== Segment start ==

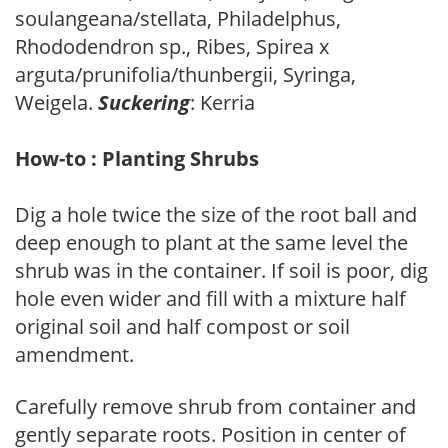
soulangeana/stellata, Philadelphus,
Rhododendron sp., Ribes, Spirea x
arguta/prunifolia/thunbergii, Syringa,
Weigela.
Suckering
: Kerria
How-to : Planting Shrubs
Dig a hole twice the size of the root ball and
deep enough to plant at the same level the
shrub was in the container. If soil is poor, dig
hole even wider and fill with a mixture half
original soil and half compost or soil
amendment.
Carefully remove shrub from container and
gently separate roots. Position in center of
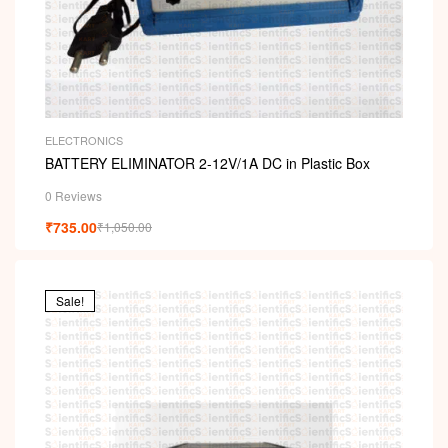
ELECTRONICS
BATTERY ELIMINATOR 2-12V/1A DC in Plastic Box
0 Reviews
₹
735.00
₹
1,050.00
Sale!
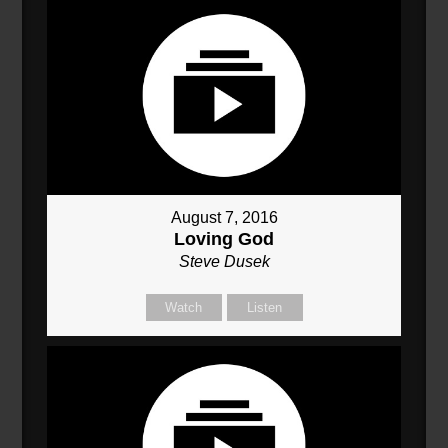
August 7, 2016
Loving God
Steve Dusek
Watch
Listen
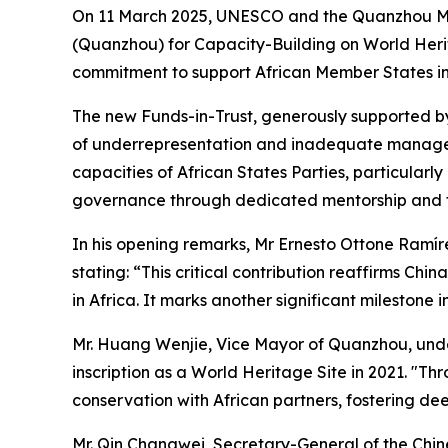
On 11 March 2025, UNESCO and the Quanzhou Muni
(Quanzhou) for Capacity-Building on World Herita
commitment to support African Member States in 
The new Funds-in-Trust, generously supported by 
of underrepresentation and inadequate manageme
capacities of African States Parties, particularl
governance through dedicated mentorship and 
In his opening remarks, Mr Ernesto Ottone Ramírez
stating: “This critical contribution reaffirms C
in Africa. It marks another significant milestone
Mr. Huang Wenjie, Vice Mayor of Quanzhou, under
inscription as a World Heritage Site in 2021. "
conservation with African partners, fostering d
Mr. Qin Changwei, Secretary-General of the Chin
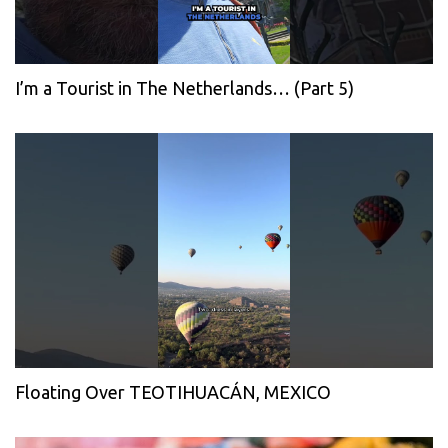
I’m a Tourist in The Netherlands… (Part 5)
Floating Over TEOTIHUACÁN, MEXICO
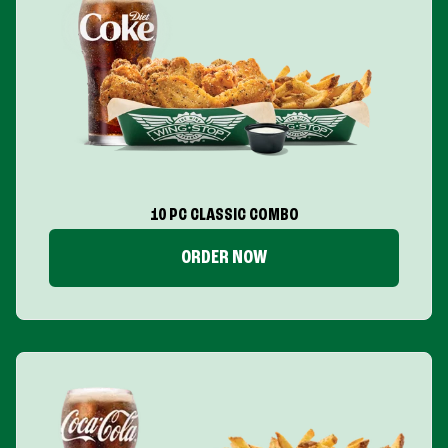
10 PC CLASSIC COMBO
ORDER NOW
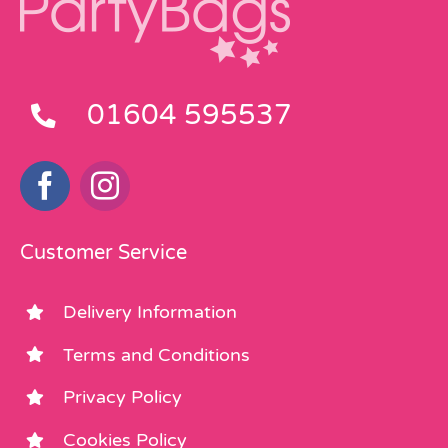
01604 595537
Customer Service
Delivery Information
Terms and Conditions
Privacy Policy
Cookies Policy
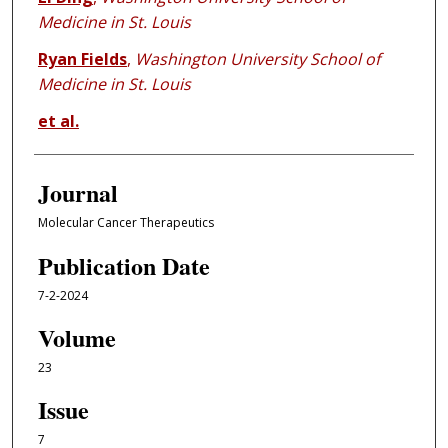
Medicine in St. Louis
Ryan Fields
,
Washington University School of
Medicine in St. Louis
et al.
Journal
Molecular Cancer Therapeutics
Publication Date
7-2-2024
Volume
23
Issue
7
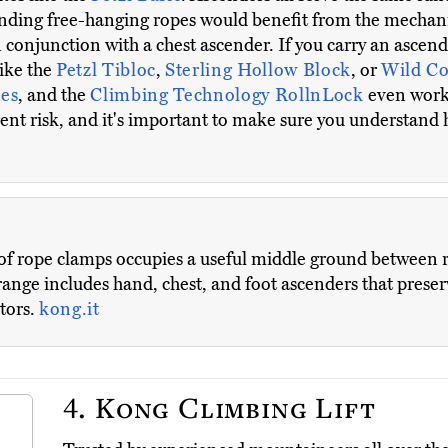
cending free-hanging ropes would benefit from the mechan
in conjunction with a chest ascender. If you carry an ascen
like the
Petzl Tibloc
,
Sterling Hollow Block
, or
Wild C
es
, and the
Climbing Technology RollnLock
even work
rent risk, and it's important to make sure you understand
of rope clamps occupies a useful middle ground between 
ange includes hand, chest, and foot ascenders that preser
itors.
kong.it
4.
Kong Climbing Lift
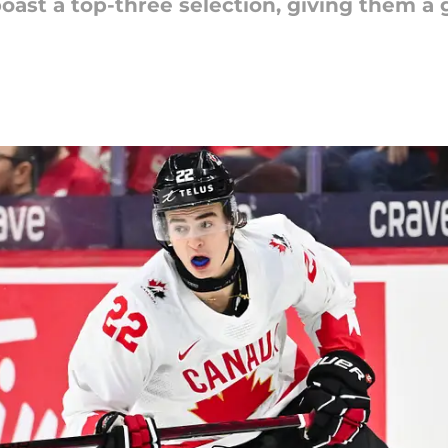
ast a top-three selection, giving them a 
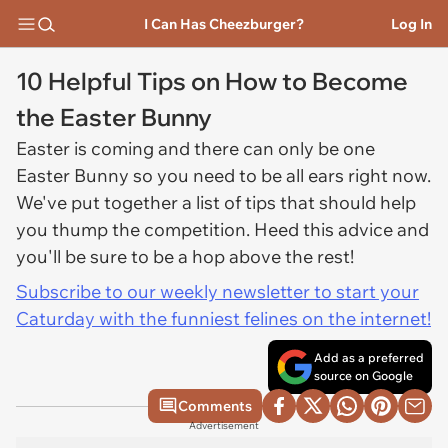
I Can Has Cheezburger?
Log In
10 Helpful Tips on How to Become
the Easter Bunny
Easter is coming and there can only be one
Easter Bunny so you need to be all ears right now.
We've put together a list of tips that should help
you thump the competition. Heed this advice and
you'll be sure to be a hop above the rest!
Subscribe to our weekly newsletter to start your
Caturday with the funniest felines on the internet!
Add as a preferred
source on Google
Comments
Advertisement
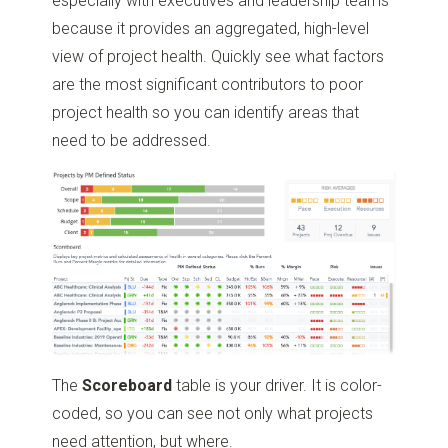
especially with executives and leadership teams
because it provides an aggregated, high-level
view of project health. Quickly see what factors
are the most significant contributors to poor
project health so you can identify areas that
need to be addressed.
The
Scoreboard
table is your driver. It is color-
coded, so you can see not only what projects
need attention, but where.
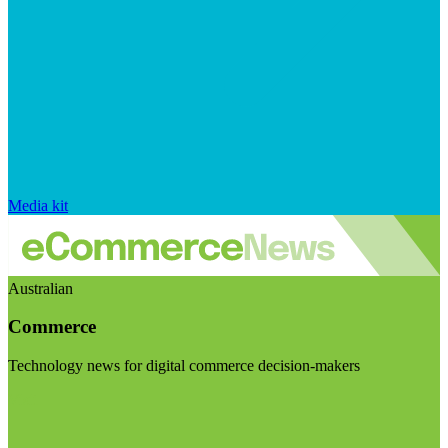
Media kit
Australian
Commerce
Technology news for digital commerce decision-makers
Visit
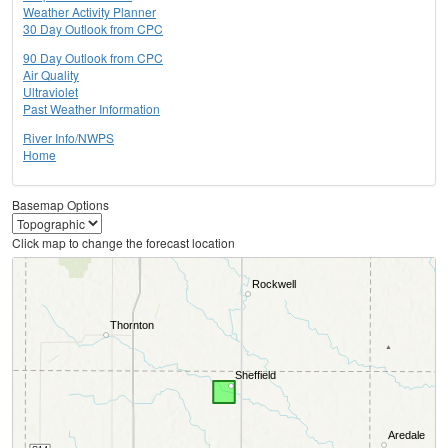
Weather Activity Planner
30 Day Outlook from CPC
90 Day Outlook from CPC
Air Quality
Ultraviolet
Past Weather Information
River Info/NWPS
Home
Basemap Options
Click map to change the forecast location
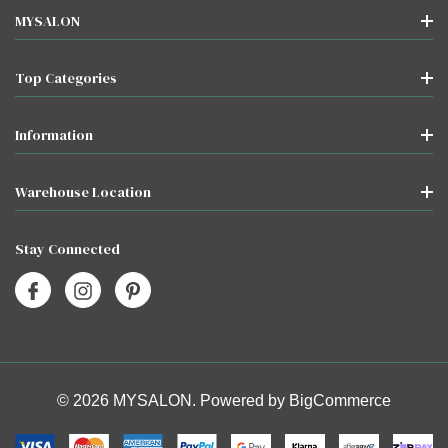
MYSALON
Top Categories
Information
Warehouse Location
Stay Connected
© 2026 MYSALON. Powered by
BigCommerce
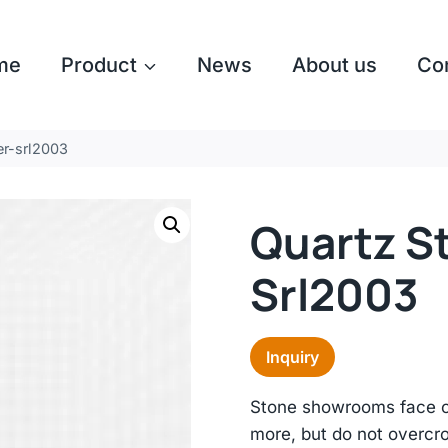
me
Product
News
About us
Co
er-srl2003
Quartz S
Srl2003
Inquiry
Stone showrooms face co
more, but do not overc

== Segment end ==

• Problem requirements:
Skipping all pictures, set the listing down exactly as written.

• Exercise result:
soulangeana/stellata, Philadelphus,
Rhododendron sp., Ribes, Spirea x
arguta/prunifolia/thunbergii, Syringa,
Weigela.
Suckering
: Kerria
How-to : Planting Shrubs
Dig a hole twice the size of the root ball and
deep enough to plant at the same level the
shrub was in the container. If soil is poor, dig
hole even wider and fill with a mixture half
original soil and half compost or soil
amendment.
Carefully remove shrub from container and
gently separate roots. Position in center of
ELECTRONICS
BATTERY ELIMINATOR 2-12V/1A DC in Plastic Box
0 Reviews
₹
735.00
₹
1,050.00
Sale!
August 7, 2016
Loving God
Steve Dusek
Watch
Listen
On 11 March 2025, UNESCO and the Quanzhou Muni
(Quanzhou) for Capacity-Building on World Herita
commitment to support African Member States in 
The new Funds-in-Trust, generously supported by 
of underrepresentation and inadequate manageme
capacities of African States Parties, particularl
governance through dedicated mentorship and 
In his opening remarks, Mr Ernesto Ottone Ramírez
stating: “This critical contribution reaffirms C
in Africa. It marks another significant milestone
Mr. Huang Wenjie, Vice Mayor of Quanzhou, under
inscription as a World Heritage Site in 2021. "
conservation with African partners, fostering d
Mr. Qin Changwei, Secretary-General of the Chin
I’m a Tourist in The Netherlands… (Part 5)
Floating Over TEOTIHUACÁN, MEXICO
10 PC CLASSIC COMBO
ORDER NOW
01604 595537
Customer Service
Delivery Information
Terms and Conditions
Privacy Policy
Cookies Policy
Medicine in St. Louis
Ryan Fields
,
Washington University School of
Medicine in St. Louis
et al.
Journal
Molecular Cancer Therapeutics
Publication Date
7-2-2024
Volume
23
Issue
7
cending free-hanging ropes would benefit from the mechan
in conjunction with a chest ascender. If you carry an ascen
like the
Petzl Tibloc
,
Sterling Hollow Block
, or
Wild C
es
, and the
Climbing Technology RollnLock
even work
rent risk, and it's important to make sure you understand
of rope clamps occupies a useful middle ground between 
ange includes hand, chest, and foot ascenders that preser
itors.
kong.it
4.
Kong Climbing Lift
ast a top-three selection, giving them a 
I Can Has Cheezburger?
Log In
10 Helpful Tips on How to Become
the Easter Bunny
Easter is coming and there can only be one
Easter Bunny so you need to be all ears right now.
We've put together a list of tips that should help
you thump the competition. Heed this advice and
you'll be sure to be a hop above the rest!
Subscribe to our weekly newsletter to start your
Caturday with the funniest felines on the internet!
Add as a preferred
source on Google
Comments
Advertisement
especially with executives and leadership teams
because it provides an aggregated, high-level
view of project health. Quickly see what factors
are the most significant contributors to poor
project health so you can identify areas that
need to be addressed.
The
Scoreboard
table is your driver. It is color-
coded, so you can see not only what projects
need attention, but where.
Media kit
Australian
Commerce
Technology news for digital commerce decision-makers
Visit
Weather Activity Planner
30 Day Outlook from CPC
90 Day Outlook from CPC
Air Quality
Ultraviolet
Past Weather Information
River Info/NWPS
Home
Basemap Options
Click map to change the forecast location
MYSALON
Top Categories
Information
Warehouse Location
Stay Connected
© 2026 MYSALON. Powered by
BigCommerce
me
Product
News
About us
Co
er-srl2003
Quartz S
Srl2003
Inquiry
Stone showrooms face co
more, but do not overc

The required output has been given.